В коридоре гулко раздался стук; вслед за тем шаги и голос сторожа:
– А ну, стучи! А ну, стучи эщэ!
Латыш не мог сразу разобрать, в дверь какой камеры стучат.
– А ну, стучи!
Знакомый Астафьеву окрик. Кто-нибудь из заключенных добивался особой льготы: лишний раз вне отведенного времени выйти в уборную. Но, кажется, не пустили. Вот, вероятно, страдает бедняга арестант.
"Если страданье невыносимо - оно убивает. Если оно длится - значит, переносимо. Собери свои душевные силы - и будь спокоен".
Так должен утешать себя философ. Да, обывателю есть за что ненавидеть философа.
"В сущности,- думал Астафьев,- мне глубоко чужды всякие контрреволюционные мечтания. Я презирал бы народ, если бы он не сделал того, что сделал,- остановился бы на полпути и позволил ученым болтунам остричь Россию под английскую гребенку: парламент, вежливая полиция, причесанная ложь. И все-таки Брикман прав: я враг его и их. Ведь все равно, кто будет душить свободную мысль: невежественная или просвещенная рука, и будет, конечно, душить "во имя свободы" и от имени народа. А впрочем,- все это скучно".
Если бы в этот момент пришли и сказали: "по городу с вещами",- пульс Астафьева не ускорился бы.
Думал дальше: "Все эти наши события,- революция, казни, борьба, надежды, и весь наш быт, и все наше бытие,- ведь это только ... чиркнула крылышком по воздуху ласточка, и на минуту остался зрительный след. Но не более, не более, не более. Ну, а что же есть, что реально? Только - пустота. Отжатая мысль, сама себя поглотившая.
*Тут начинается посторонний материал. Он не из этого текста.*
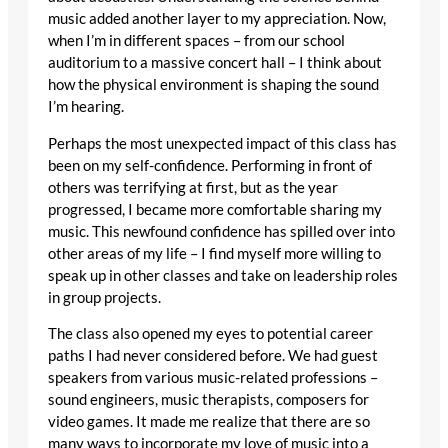
music added another layer to my appreciation. Now,
when I’m in different spaces – from our school
auditorium to a massive concert hall – I think about
how the physical environment is shaping the sound
I’m hearing.
Perhaps the most unexpected impact of this class has
been on my self-confidence. Performing in front of
others was terrifying at first, but as the year
progressed, I became more comfortable sharing my
music. This newfound confidence has spilled over into
other areas of my life – I find myself more willing to
speak up in other classes and take on leadership roles
in group projects.
The class also opened my eyes to potential career
paths I had never considered before. We had guest
speakers from various music-related professions –
sound engineers, music therapists, composers for
video games. It made me realize that there are so
many ways to incorporate my love of music into a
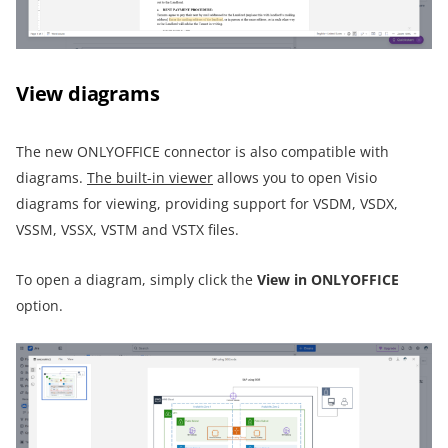
View diagrams
The new ONLYOFFICE connector is also compatible with
diagrams.
The built-in viewer
allows you to open Visio
diagrams for viewing, providing support for VSDM, VSDX,
VSSM, VSSX, VSTM and VSTX files.
To open a diagram, simply click the
View in ONLYOFFICE
option.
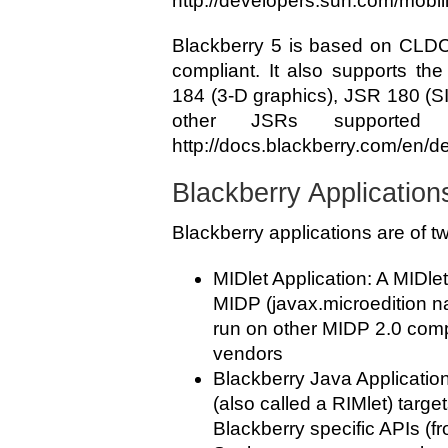
http://developers.sun.com/mobili
Blackberry 5 is based on CLDC
compliant. It also supports th
184 (3-D graphics), JSR 180 (S
other JSRs supported
http://docs.blackberry.com/en
Blackberry Application
Blackberry applications are of t
MIDlet Application: A MIDlet
MIDP (javax.microedition 
run on other MIDP 2.0 comp
vendors
Blackberry Java Application
(also called a RIMlet) targ
Blackberry specific APIs (f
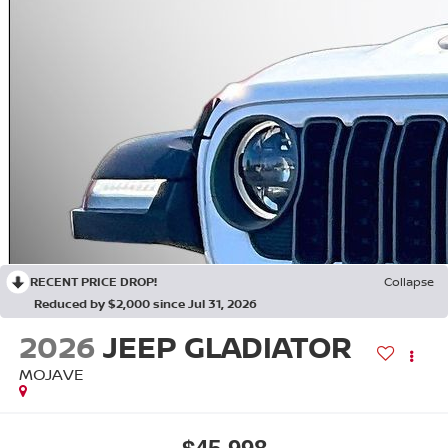
RECENT PRICE DROP!
Collapse
Reduced by $2,000 since Jul 31, 2026
2026
JEEP GLADIATOR
MOJAVE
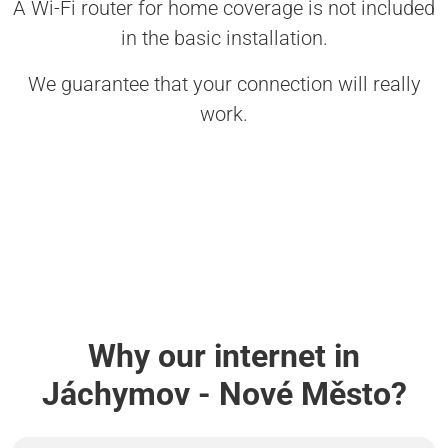
A Wi-Fi router for home coverage is not included
in the basic installation.
We guarantee that your connection will really
work.
Why our internet in
Jáchymov - Nové Město?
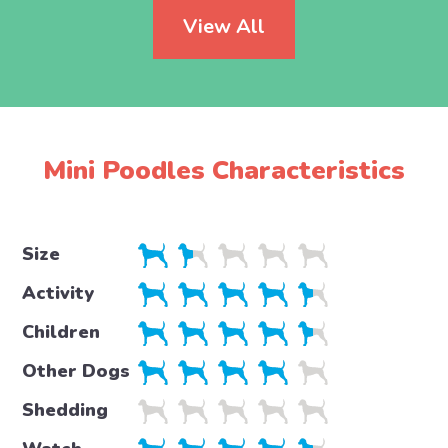
View All
Mini Poodles Characteristics
Size
Activity
Children
Other Dogs
Shedding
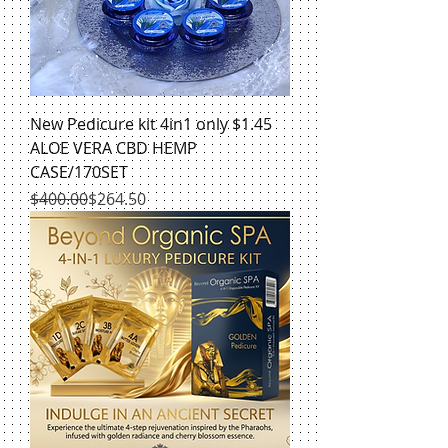
New Pedicure kit 4in1 only $1.45
ALOE VERA CBD HEMP
CASE/170SET
Regular Price
Sale Price
$400.00
$264.50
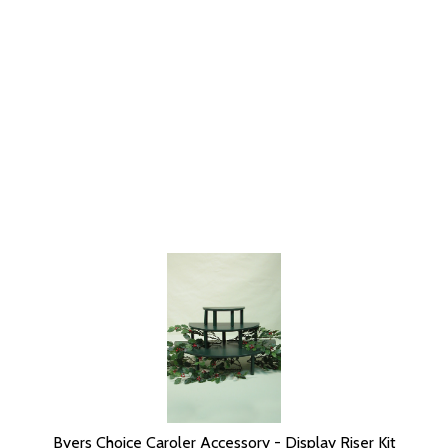
Byers Choice Caroler Accessory - Display Riser Kit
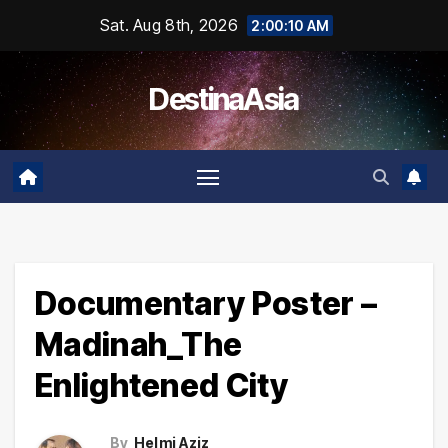
Skip
Sat. Aug 8th, 2026
2:00:10 AM
to
content
DestinaAsia
Documentary Poster –
Madinah_The
Enlightened City
By
Helmi Aziz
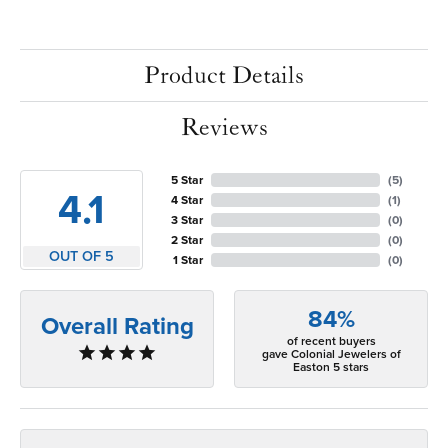
Product Details
Reviews
5 Star
(
5
)
4.1
4 Star
(
1
)
3 Star
(
0
)
2 Star
(
0
)
OUT OF 5
1 Star
(
0
)
84%
Overall Rating
of recent buyers
gave Colonial Jewelers of
Easton 5 stars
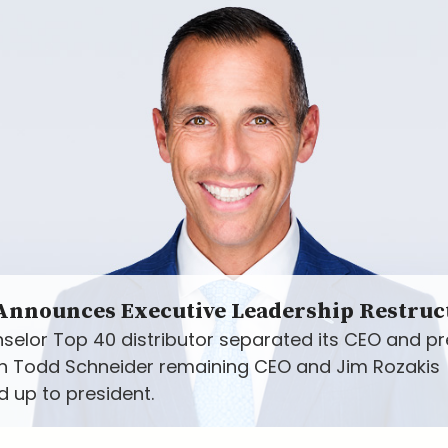
 Announces Executive Leadership Restruc
selor Top 40 distributor separated its CEO and pr
ith Todd Schneider remaining CEO and Jim Rozakis
 up to president.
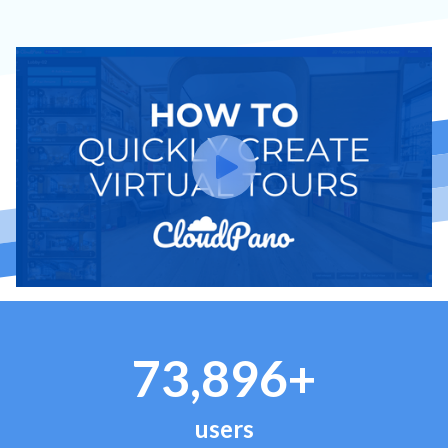
73,896+
users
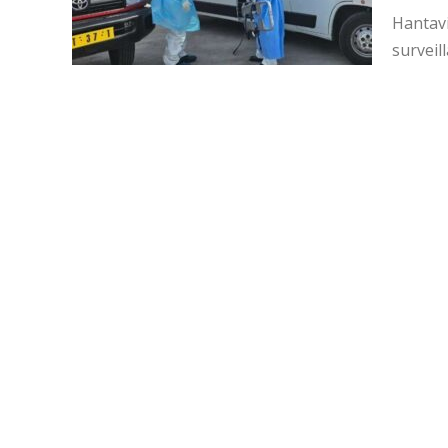
Hantavi
surveil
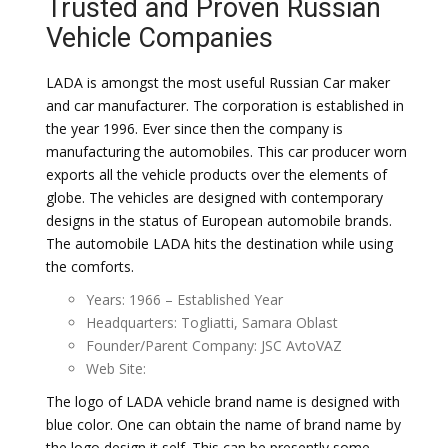
Trusted and Proven Russian
Vehicle Companies
LADA is amongst the most useful Russian Car maker
and car manufacturer. The corporation is established in
the year 1996. Ever since then the company is
manufacturing the automobiles. This car producer worn
exports all the vehicle products over the elements of
globe. The vehicles are designed with contemporary
designs in the status of European automobile brands.
The automobile LADA hits the destination while using
the comforts.
Years: 1966 – Established Year
Headquarters: Togliatti, Samara Oblast
Founder/Parent Company: JSC AvtoVAZ
Web Site:
The logo of LADA vehicle brand name is designed with
blue color. One can obtain the name of brand name by
the logo design it self. This can be presently some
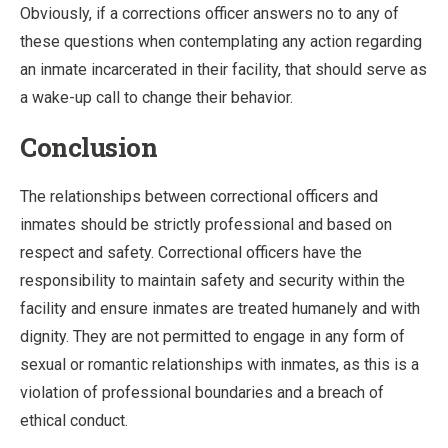
Obviously, if a corrections officer answers no to any of
these questions when contemplating any action regarding
an inmate incarcerated in their facility, that should serve as
a wake-up call to change their behavior.
Conclusion
The relationships between correctional officers and
inmates should be strictly professional and based on
respect and safety. Correctional officers have the
responsibility to maintain safety and security within the
facility and ensure inmates are treated humanely and with
dignity. They are not permitted to engage in any form of
sexual or romantic relationships with inmates, as this is a
violation of professional boundaries and a breach of
ethical conduct.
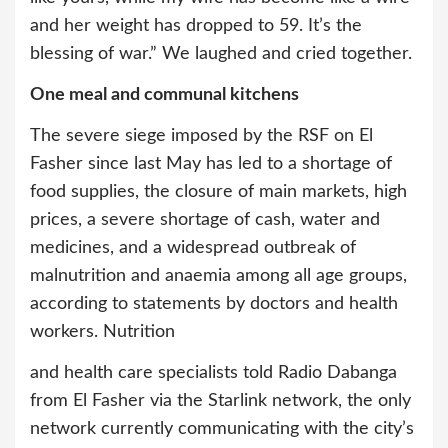
and her weight has dropped to 59. It’s the
blessing of war.” We laughed and cried together.
One meal and communal kitchens
The severe siege imposed by the RSF on El
Fasher since last May has led to a shortage of
food supplies, the closure of main markets, high
prices, a severe shortage of cash, water and
medicines, and a widespread outbreak of
malnutrition and anaemia among all age groups,
according to statements by doctors and health
workers. Nutrition
and health care specialists told Radio Dabanga
from El Fasher via the Starlink network, the only
network currently communicating with the city’s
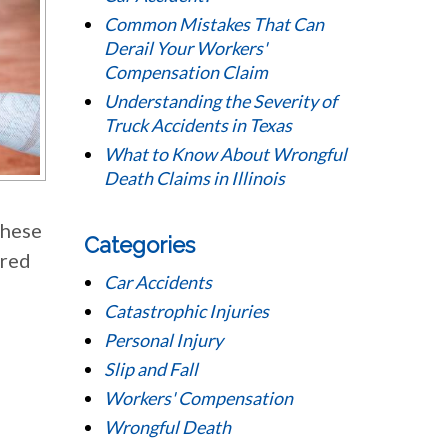
Common Mistakes That Can
Derail Your Workers'
Compensation Claim
Understanding the Severity of
Truck Accidents in Texas
What to Know About Wrongful
Death Claims in Illinois
these
Categories
ired
Car Accidents
Catastrophic Injuries
Personal Injury
Slip and Fall
Workers' Compensation
Wrongful Death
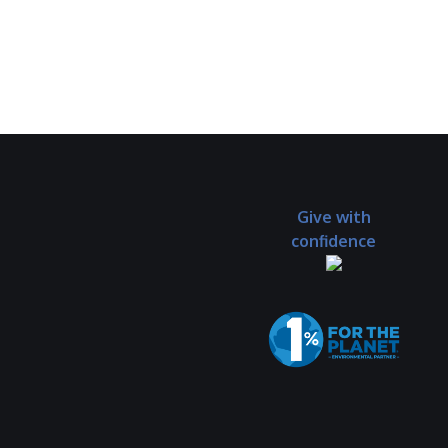
Give with
confidence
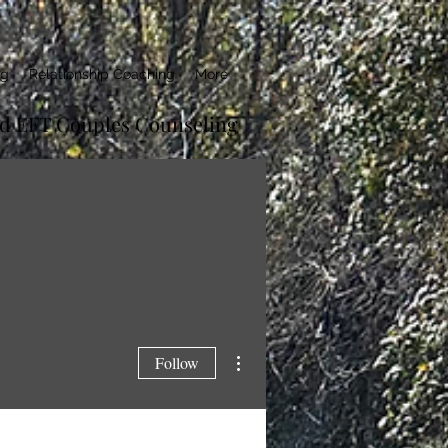
ng
Relationship Coaching
More
ed EFT Couples Counseling
More actions
Follow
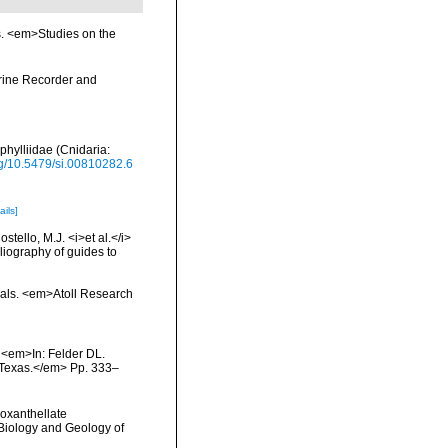
s. <em>Studies on the
arine Recorder and
phylliidae (Cnidaria:
org/10.5479/si.00810282.6
ails]
tello, M.J. <i>et al.</i>
liography of guides to
orals. <em>Atoll Research
. <em>In: Felder DL.
, Texas.</em> Pp. 333–
ooxanthellate
 Biology and Geology of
Круглый нуль и пу-сто-та".
– Пу-сто-та.
Астафьев вытянул ноги, закрыл глаза и стал дремать.
ВСТРЕЧА
К ночи привезли многих из Бутырок, лагерей и других мест заключения. Спешно перевели из Корабля смерти арестованных по пустячным делам и в качестве свидетелей. Их место заняли те, кто должны были, как заложники и как опасные, нести быструю расплату за взрыв в Леонтьевском переулке. Списки составлены были наспех, по пометкам следователей и усмотрению коллегии. Требовалась репрессия быстрая, немедленная, устрашающая. Об ошибках и случайностях думать не приходилось. Личность и имя человека не были важны, важно было заполнить именами намеченное число.